Is there a general expression for $p, q$ and $l$ when the above inequality is true?
Here is at least a generalisation of your quoted result. Let $c^i$ be the $i$th column of $A$, and let $y_i = \|c^i\|_l$, and $x'_i=|x_i|$. Then $\|y\|_k = \|A\|_{l,k}$, $\|x'\|_l=\|x\|_l$,and $Ax = \sum_i c^i x_i$, so $$ \|Ax\|_l =\left\|\sum_i c^i x_i \right\|_l\le \sum_i |x_i|\|c^i\|_l = \langle x',y\rangle\le \|y\|_k \|x'\|_l = \|A\|_{l,k} \|x\|_l,$$ Where $k$ is the Holder conjugate of $l$, $\frac1l + \frac1k=1$. Also, using Minkowski's inequality like here, you should be able to show that $\|A\|_{p,q} \le \|A\|_{q,p}$ whenever $ q\ge p$. In addition, the $p$ norms are ordered in the sense that $$ p\ge q \implies \|x\|_p \le \|x\|_q$$ So we have the following.
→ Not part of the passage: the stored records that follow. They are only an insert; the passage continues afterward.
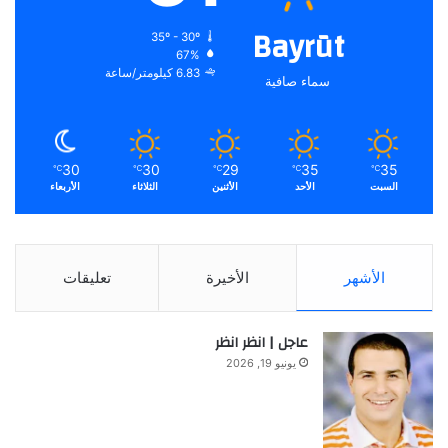
Bayrūt
35º - 30º
67%
6.83 كيلومتر/ساعة
سماء صافية
30
30
29
35
35
℃
℃
℃
℃
℃
السبت
الأحد
الأثنين
الثلاثاء
الأربعاء
الأشهر
الأخيرة
تعليقات
عاجل | انظر انظر
يونيو 19, 2026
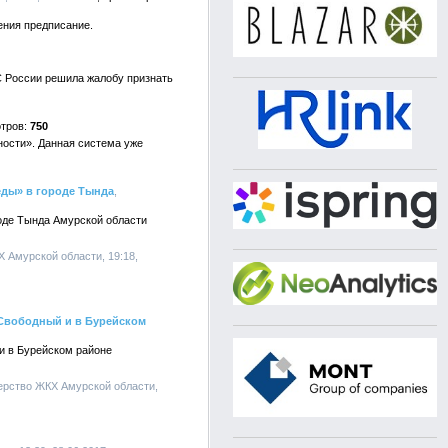
ения предписание.
 России решила жалобу признать
750
ности». Данная система уже
еды» в городе Тында
,
оде Тында Амурской области
Х Амурской области, 19:18,
 Свободный и в Бурейском
и в Бурейском районе
ерство ЖКХ Амурской области,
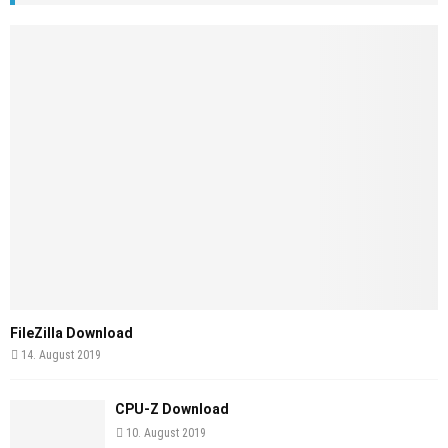
FileZilla Download
14. August 2019
CPU-Z Download
10. August 2019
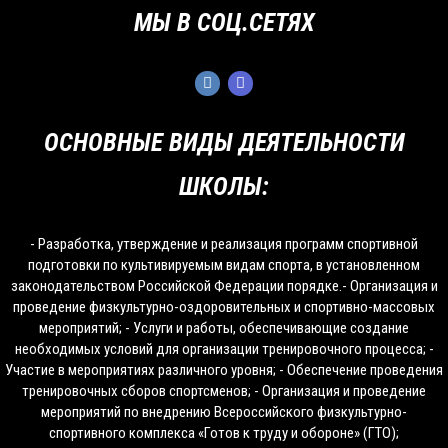
МЫ В СОЦ.СЕТЯХ
ОСНОВНЫЕ ВИДЫ ДЕЯТЕЛЬНОСТИ
ШКОЛЫ:
- Разработка, утверждение и реализация программ спортивной
подготовки по культивируемым видам спорта, в установленном
законодательством Российской Федерации порядке.- Организация и
проведение физкультурно-оздоровительных и спортивно-массовых
мероприятий; - Услуги и работы, обеспечивающие создание
необходимых условий для организации тренировочного процесса; -
Участие в мероприятиях различного уровня; - Обеспечение проведения
тренировочных сборов спортсменов; - Организация и проведение
мероприятий по внедрению Всероссийского физкультурно-
спортивного комплекса «Готов к труду и обороне» (ГТО);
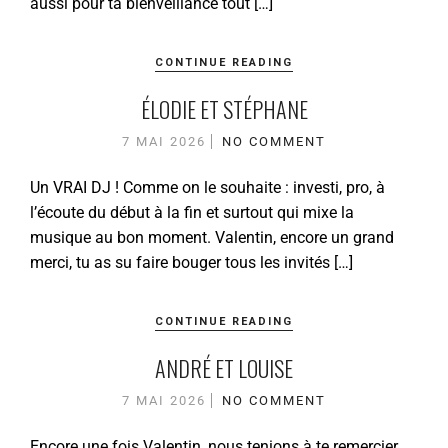
aussi pour ta bienveillance tout […]
CONTINUE READING
ÉLODIE ET STÉPHANE
7 MAI 2026
NO COMMENT
Un VRAI DJ ! Comme on le souhaite : investi, pro, à
l’écoute du début à la fin et surtout qui mixe la
musique au bon moment. Valentin, encore un grand
merci, tu as su faire bouger tous les invités […]
CONTINUE READING
ANDRÉ ET LOUISE
7 MAI 2026
NO COMMENT
Encore une fois Valentin, nous tenions à te remercier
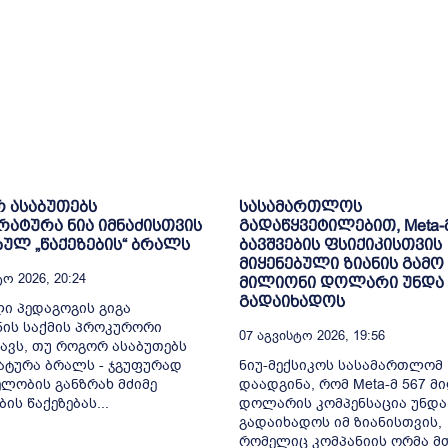
 ასაბუთებს
სასამართლოს
ატურა ნია იმნაძისთვის
გადაწყვეტილებით, Meta-
ბულ „წაქეზების“ ბრალს
ბავშვების ფსიქიკისთვის
მიყენებული ზიანის გამო 
ო 2026, 20:24
მილიონი დოლარი უნდა
გადაიხადოს
ი პედაგოგის გიგა
ის საქმის პროკურორი
07 Აგვისტო 2026, 19:56
ავს, თუ როგორ ასაბუთებს
ტურა ბრალს - ჯგუფურად
ნიუ-მექსიკოს სასამართლომ
ლობის განზრახ მძიმე
დაადგინა, რომ Meta-მ 567 მ
ის წაქეზებას...
დოლარის კომპენსაცია უნდა
გადაიხადოს იმ ზიანისთვის,
რომელიც კომპანიის ორმა მ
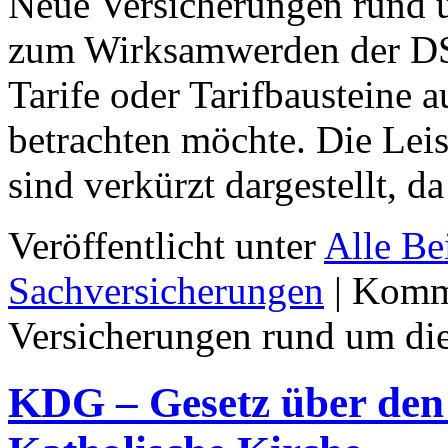
Neue Versicherungen rund 
zum Wirksamwerden der D
Tarife oder Tarifbausteine a
betrachten möchte. Die Lei
sind verkürzt dargestellt, 
Veröffentlicht unter
Alle Be
Sachversicherungen
|
Komme
Versicherungen rund um d
KDG – Gesetz über den 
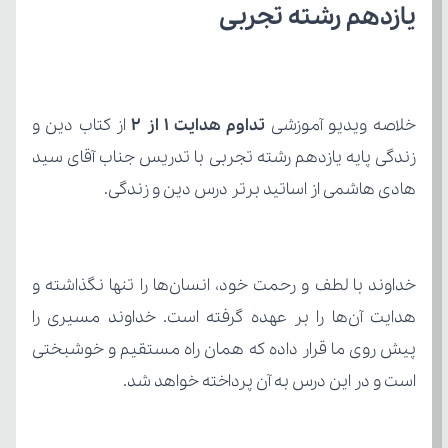
یازدهم رشته تجربی
خلاصه ویدیو آموزشی 
تداوم هدایت 1 از 2 
هادی هاشمی از اساتید برتر درس دین و زندگی.
است و در این درس به آن پرداخته خواهد شد.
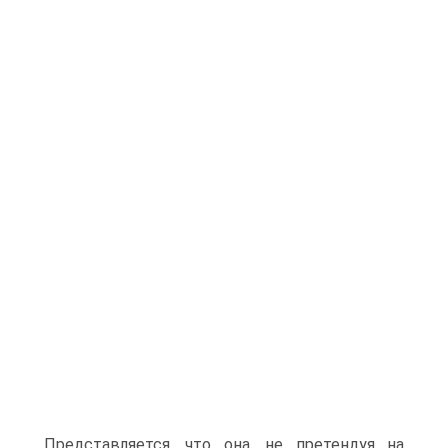
Представляется, что она, не претендуя на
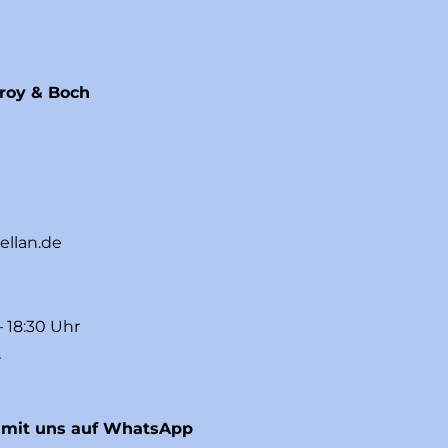
eroy & Boch
ellan.de
– 18:30 Uhr
r
 mit uns auf WhatsApp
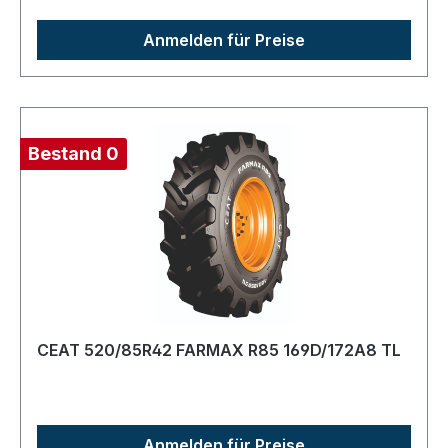
Anmelden für Preise
Bestand 0
CEAT 520/85R42 FARMAX R85 169D/172A8 TL
Anmelden für Preise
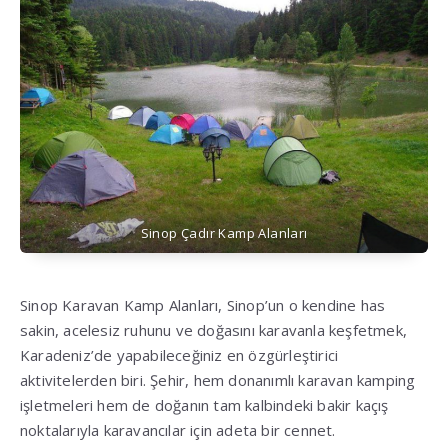
Sinop Çadır Kamp Alanları
Sinop Karavan Kamp Alanları, Sinop’un o kendine has
sakin, acelesiz ruhunu ve doğasını karavanla keşfetmek,
Karadeniz’de yapabileceğiniz en özgürleştirici
aktivitelerden biri. Şehir, hem donanımlı karavan kamping
işletmeleri hem de doğanın tam kalbindeki bakir kaçış
noktalarıyla karavancılar için adeta bir cennet.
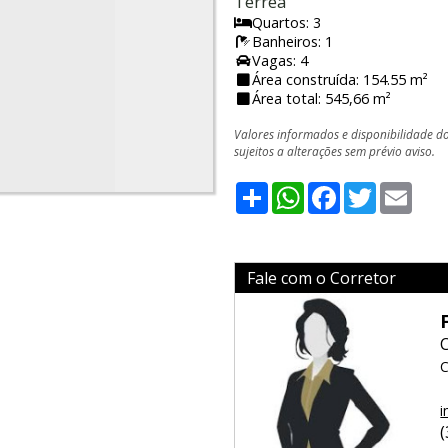
Térrea
Quartos: 3
Banheiros: 1
Vagas: 4
Área construída: 154.55 m²
Área total: 545,66 m²
Valores informados e disponibilidade d
sujeitos a alterações sem prévio aviso.
Share
WhatsApp
Facebook
Twitter
Emai
Fale com o Corretor
C
i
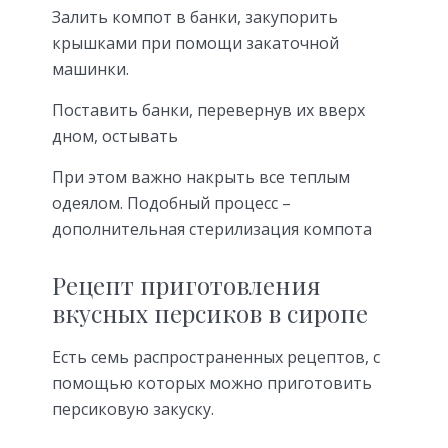
Залить компот в банки, закупорить
крышками при помощи закаточной
машинки.
Поставить банки, перевернув их вверх
дном, остывать
При этом важно накрыть все теплым
одеялом. Подобный процесс –
дополнительная стерилизация компота
Рецепт приготовления
вкусных персиков в сиропе
Есть семь распространенных рецептов, с
помощью которых можно приготовить
персиковую закуску.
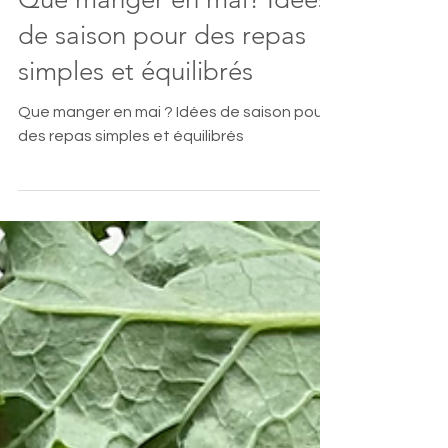
7 mai
2 min de lecture
Que manger en mai? Idées
de saison pour des repas
simples et équilibrés
Que manger en mai ? Idées de saison pour
des repas simples et équilibrés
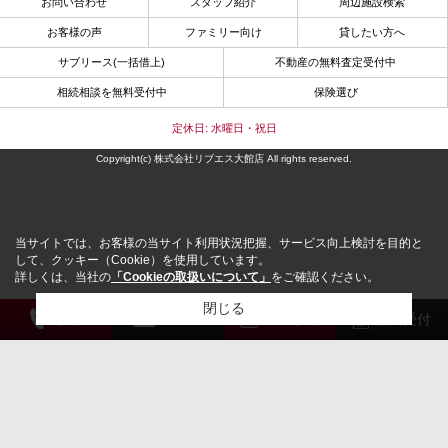
お問い合わせ
スタッフ紹介
周辺施設検索
お客様の声
ファミリー向け
貸したい方へ
サブリース(一括借上)
不動産の無料査定受付中
相続相談を無料受付中
保険選び
定休日: 水曜日・祝日
Copyright(c) 株式会社リブエス大館店 All rights reserved.
当サイトでは、お客様の当サイト利用状況把握、サービス向上検討を目的と
して、クッキー（Cookie）を使用しています。
詳しくは、当社の
「Cookieの取扱いについて」
をご確認ください。
閉じる
電 話
メール
来店予約
解約受付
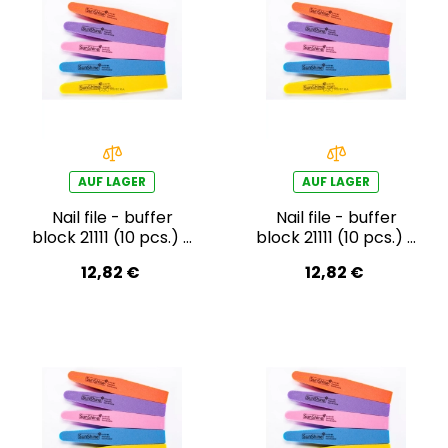
AUF LAGER
AUF LAGER
Nail file - buffer
Nail file - buffer
block 21111 (10 pcs.) -
block 21111 (10 pcs.) -
blue
pink
12,82 €
12,82 €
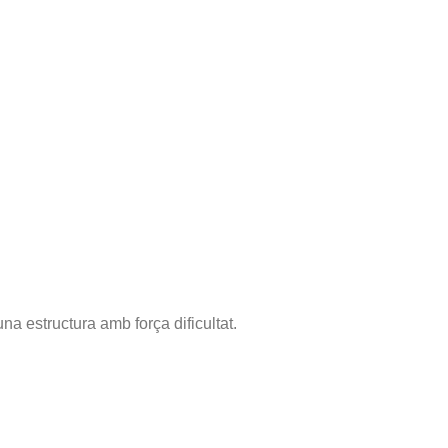
a estructura amb força dificultat.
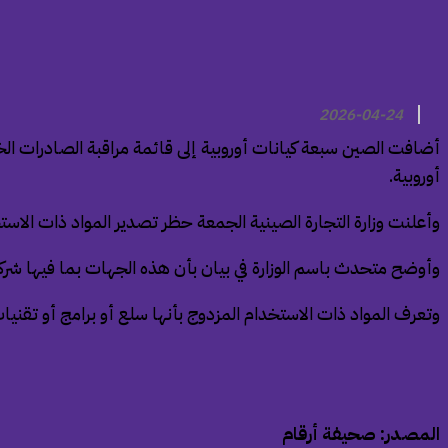
2026-04-24
أضافت الصين سبعة كيانات أوروبية إلى قائمة مراقبة الصادرات الخا
أوروبية.
وأعلنت وزارة التجارة الصينية الجمعة حظر تصدير المواد ذات الاستخد
وأوضح متحدث باسم الوزارة في بيان بأن هذه الجهات بما فيها شركة
وتعرف المواد ذات الاستخدام المزدوج بأنها سلع أو برامج أو تقنيات 
المصدر: صحيفة أرقام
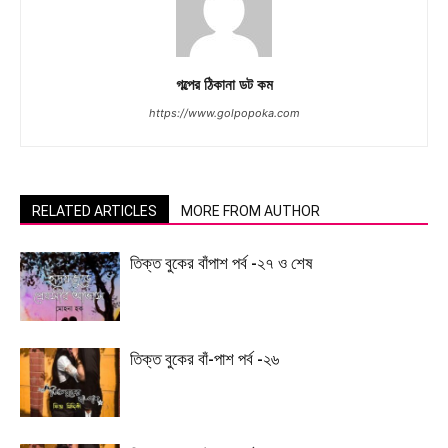
গল্পের ঠিকানা ডট কম
https://www.golpopoka.com
RELATED ARTICLES
MORE FROM AUTHOR
তিক্ত বুকের বাঁপাশ পর্ব -২৭ ও শেষ
তিক্ত বুকের বাঁ-পাশ পর্ব -২৬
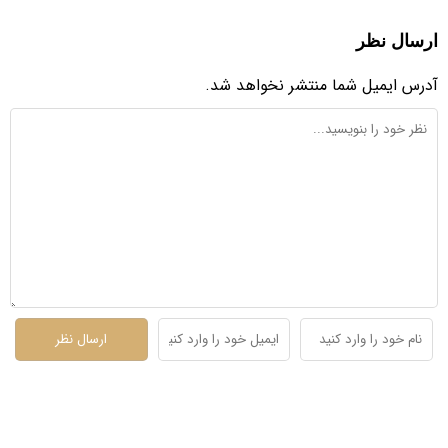
ارسال نظر
آدرس ایمیل شما منتشر نخواهد شد.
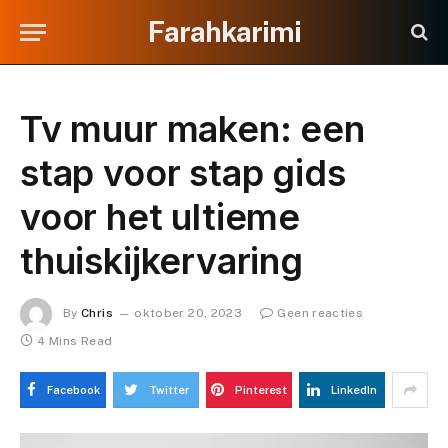
Farahkarimi
Tv muur maken: een
stap voor stap gids
voor het ultieme
thuiskijkervaring
By
Chris
oktober 20, 2023
Geen reacties
4 Mins Read
Facebook
Twitter
Pinterest
LinkedIn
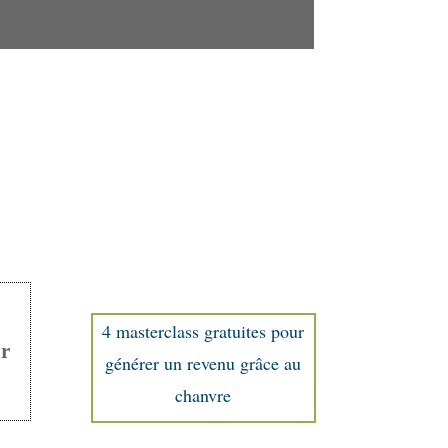
4 masterclass gratuites pour
ur
générer un revenu grâce au
chanvre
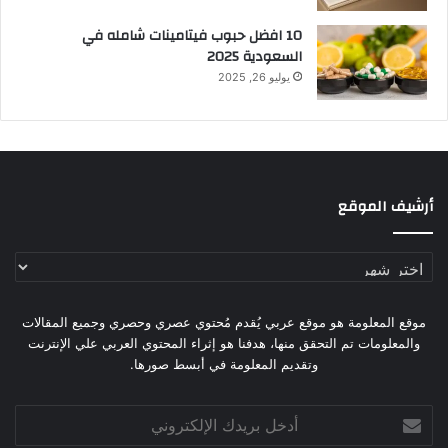
10 افضل حبوب فيتامينات شامله​ في
السعودية 2025
يوليو 26, 2025
أرشيف الموقع
أرشيف
الموقع
موقع المعلومة هو موقع عربي يُقدم مُحتوي عصري وحصري وجميع المقالات
والمعلومات تم التحقق منها، هدفنا هو إثراء المحتوي العربي علي الإنترنت
وتقديم المعلومة في أبسط صورها.
أدخل
بريدك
For any $l$, $\|Ax\|_l \le \|A\|_{p,q}\|x\|_l$ for any $p,q$ in the rectangle $$1\le p\le l, 1\le q \le k$$ For $1\le l\le 2$, $k\geq2\ge l$ so by Minkowski we also have all the exponents in the 'mirror' rectangle $$1\le p\le k, 1\le q \le l$$ I haven't thought about if this is optimal.
I'll leave this less useful calculation below. It proceeds by splitting into rows, which is not quite the definition of the $L^{l,k}$ norm.
Let $r^i$ be the $i$th row of $A$ i.e. $r^i_j = a_{ij}$. Then $(Ax)_i = r^i \cdot x$, $$ \|Ax\|^l_l = \sum_i |r^i\cdot x|^l \leq \sum_i \|r^i\|^l_{k}\|x\|^l_l,$$ so that $$\|Ax\|_l \leq \|A^{\top}\|_{{k,l}} \|x\|_l,$$ where again $k$ is the Holder conjugate.